Von Rino Sanders

Identität ist gefragt. Das menschheitsalte "Wer bin ich? Wer sind wir?" hat in der Moderne die Tonart gewechselt. Proust heute würde seine Recherche womöglich eine nach der identité perdue nennen. Die ersten Verlustmeldungen stammen wohl aus der Zeit der Romantik. Nach den Künsten kamen auch Wissenschaften und angrenzende Sparten drauf, Psychologie, Soziologie: Verlust der Übereinstimmung mit sich selbst, den andern – der Gesellschaft –, der Welt; Entfremdungen, pathologisches Sich-Entgleiten. Symptome sind da, das Übel wurde diagnostizierbar.

Man kann die Anamnese durchaus mit einer Kunstausstellung versuchen – wer weiß, ob nicht mit therapeutischen Effekten? Veranstaltungen zum Thema hat es ja 1974 auch in Deutschland gegeben, etwa "Die verlorene Identität: die Gegenwart des Romantischen" in Leverkusen und "Spurensicherung: Archäologie und Erinnerung" in Hamburg. Aber Gianfranco Brunos Projekt, das unter dem Patronat des International Council of Museums von der Region Lombardei und der Stadt Mailand ins Werk gesetzt wurde, will nicht Strömungen, Richtungen, Gruppen, Stile vorstellen, sondern – auch mit didaktischer Absicht – "La Ricerca dell’Identita", die Suche nach der Identität in ihrer geschichtlichen Dimension und künstlerischen Vielfalt ansichtig machen.

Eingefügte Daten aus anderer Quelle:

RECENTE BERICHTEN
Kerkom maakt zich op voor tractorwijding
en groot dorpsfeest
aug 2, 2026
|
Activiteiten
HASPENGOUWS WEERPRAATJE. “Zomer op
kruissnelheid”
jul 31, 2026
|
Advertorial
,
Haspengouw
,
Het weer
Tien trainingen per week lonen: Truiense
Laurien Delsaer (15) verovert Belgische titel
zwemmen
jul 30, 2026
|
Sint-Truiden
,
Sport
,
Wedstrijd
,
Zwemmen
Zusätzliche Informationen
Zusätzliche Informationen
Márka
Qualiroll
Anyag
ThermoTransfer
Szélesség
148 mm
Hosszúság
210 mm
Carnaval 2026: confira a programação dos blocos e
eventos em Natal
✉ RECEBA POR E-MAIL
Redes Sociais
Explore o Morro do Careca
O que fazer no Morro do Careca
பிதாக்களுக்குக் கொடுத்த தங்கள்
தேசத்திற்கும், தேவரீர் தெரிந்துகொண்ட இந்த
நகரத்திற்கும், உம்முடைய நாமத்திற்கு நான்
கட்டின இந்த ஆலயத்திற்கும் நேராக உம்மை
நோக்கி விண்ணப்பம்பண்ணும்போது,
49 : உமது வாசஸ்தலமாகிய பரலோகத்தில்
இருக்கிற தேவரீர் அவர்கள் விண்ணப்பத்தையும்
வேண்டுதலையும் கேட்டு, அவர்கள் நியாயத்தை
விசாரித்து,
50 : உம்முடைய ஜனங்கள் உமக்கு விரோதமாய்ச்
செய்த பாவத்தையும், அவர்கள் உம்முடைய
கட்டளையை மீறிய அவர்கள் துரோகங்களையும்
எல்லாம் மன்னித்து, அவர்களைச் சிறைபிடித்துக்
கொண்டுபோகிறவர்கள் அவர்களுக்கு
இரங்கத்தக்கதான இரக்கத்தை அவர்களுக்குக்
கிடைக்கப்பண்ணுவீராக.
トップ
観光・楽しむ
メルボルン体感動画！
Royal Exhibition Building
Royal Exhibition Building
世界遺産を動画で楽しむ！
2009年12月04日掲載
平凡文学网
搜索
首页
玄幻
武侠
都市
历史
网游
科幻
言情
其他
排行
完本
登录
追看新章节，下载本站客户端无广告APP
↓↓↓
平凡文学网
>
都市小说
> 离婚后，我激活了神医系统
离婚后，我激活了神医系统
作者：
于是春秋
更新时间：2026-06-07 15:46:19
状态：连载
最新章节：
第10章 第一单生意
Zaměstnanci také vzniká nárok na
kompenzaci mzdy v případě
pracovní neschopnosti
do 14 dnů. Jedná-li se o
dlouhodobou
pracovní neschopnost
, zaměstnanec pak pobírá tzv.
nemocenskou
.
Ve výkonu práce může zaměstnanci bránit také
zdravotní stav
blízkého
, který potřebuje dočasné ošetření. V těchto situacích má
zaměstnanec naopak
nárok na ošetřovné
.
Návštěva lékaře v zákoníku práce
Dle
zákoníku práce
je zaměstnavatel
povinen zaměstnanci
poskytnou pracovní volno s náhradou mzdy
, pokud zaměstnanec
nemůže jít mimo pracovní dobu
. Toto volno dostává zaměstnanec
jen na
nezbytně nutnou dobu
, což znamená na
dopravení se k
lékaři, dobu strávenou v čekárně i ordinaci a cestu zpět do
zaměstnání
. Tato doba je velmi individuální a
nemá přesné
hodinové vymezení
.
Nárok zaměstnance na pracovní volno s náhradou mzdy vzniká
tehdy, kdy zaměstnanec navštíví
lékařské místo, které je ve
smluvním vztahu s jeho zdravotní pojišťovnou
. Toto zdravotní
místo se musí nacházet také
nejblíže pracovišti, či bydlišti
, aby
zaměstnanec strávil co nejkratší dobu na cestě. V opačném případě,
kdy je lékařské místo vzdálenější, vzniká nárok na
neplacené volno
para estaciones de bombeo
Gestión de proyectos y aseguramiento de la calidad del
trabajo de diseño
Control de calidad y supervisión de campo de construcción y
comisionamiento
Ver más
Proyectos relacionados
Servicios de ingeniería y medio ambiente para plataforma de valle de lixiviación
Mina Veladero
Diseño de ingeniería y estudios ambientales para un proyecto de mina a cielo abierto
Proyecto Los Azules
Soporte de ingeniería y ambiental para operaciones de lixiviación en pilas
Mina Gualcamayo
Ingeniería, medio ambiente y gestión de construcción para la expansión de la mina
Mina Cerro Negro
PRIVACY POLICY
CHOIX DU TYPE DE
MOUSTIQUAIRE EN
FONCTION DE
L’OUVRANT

Ein anspruchsvolles Unterfangen. In den weitläufigen weißwandigen Sälen unter den schadhaften Spiegelgewölben des Palazzo Reale am Dom soll der Besucher seiner Situation innewerden und, vielleicht, sein Gewissen schärfen.

Der Zulauf läßt erkennen, daß das Thema Betroffene findet. Auf den mausgrauen Teppichböden sitzen ganze Schulklassen und andere Gruppen ohne Zwang mit untergeschlagenen Beinen und versuchen ernstlich, mit den Bildern zurechtzukommen, ihren historischen Kontext zu begreifen. Mitten in der Woche verharren so viele Leute vor den Ausstellungsstücken, daß man zuweilen geduldig warten muß, ehe man ein Opus in Ruhe besichtigen kann. Oder hat sich nur herumgesprochen, daß das, was die Veranstalter aus Privatsammlungen, Galerien und Museen auch vom Kunstbetrieb wenig berührter Zonen hierher gebracht haben, ein Niveau durchaus über dem Üblichen solcher Darbietungen hat und nicht leicht wieder zusammen zu sehen und zusammenzusehen sein wird? Wird hier Kunst als "Kunst" betrachtet, als eine Sache "außen vor" oder, wenn schon nicht als Antwort, so doch als deutliche, dringliche, vorbehaltlose und deshalb vielleicht hilfreich artikulierte Frage nach der Identität, der eigenen gar? Nun, bei interesselosem Wohlgefallen bleibt es vor diesen 260 Arbeiten von 77 Künstlern wohl kaum.

Natürlich erwartet man vorwiegend Porträts oder jedenfalls Menschendarstellungen. Und so beginnt es auch – zwar nicht mit Goya, der fehlt; aber im ersten Saal erschrecken sogleich die äußerlich so ruhigen Geisteskranke darstellenden Bildnisse seines Zeitgenossen Géricault. Dazu Corinth. Vor allem seine turbulenten Alterswerke gehören durchaus hierher. Und ganz gegen Ende der Ausstellung wieder Géricault, diesmal mit Horst Janssens bohrenden Buddenbrook-Radierungen "Hannos Tod", Selbsterforschungen. Die Sachen sind also nicht ohne weiteres in historischer Abfolge gehängt. Es werden Affinitäten, Zugehörigkeiten konstatiert, und da kommt mancher Maler wie etwa Munch, wie Bacon in verschiedenen Bezügen und Räumen vor.

Weit mehr als in konventionellen Ausstellungen hängen solche thematischen Anthologien von der Übersicht, dem Geschmack und den Vorlieben des Promoters ab. Hier ist ein Hang zum Expressionismus und seinen Nachbarschaften unverkennbar. Das reicht von Ensor, der allein mit neun Stücken vertreten ist, bis zu dem unglücklichen Wiener Richard Gerstl und findet seinen Schwerpunkt bei Ludwig Meidner (acht Bilder!), Kirchner, Heckel, Grosz, Dix, Kubin. Von Egon Schiele findet man ein leicht jugendstilhaftes Halbakt-Selbstporträt und ein beklemmendes Doppel-Selbstporträt wie aus einem Hockergrab.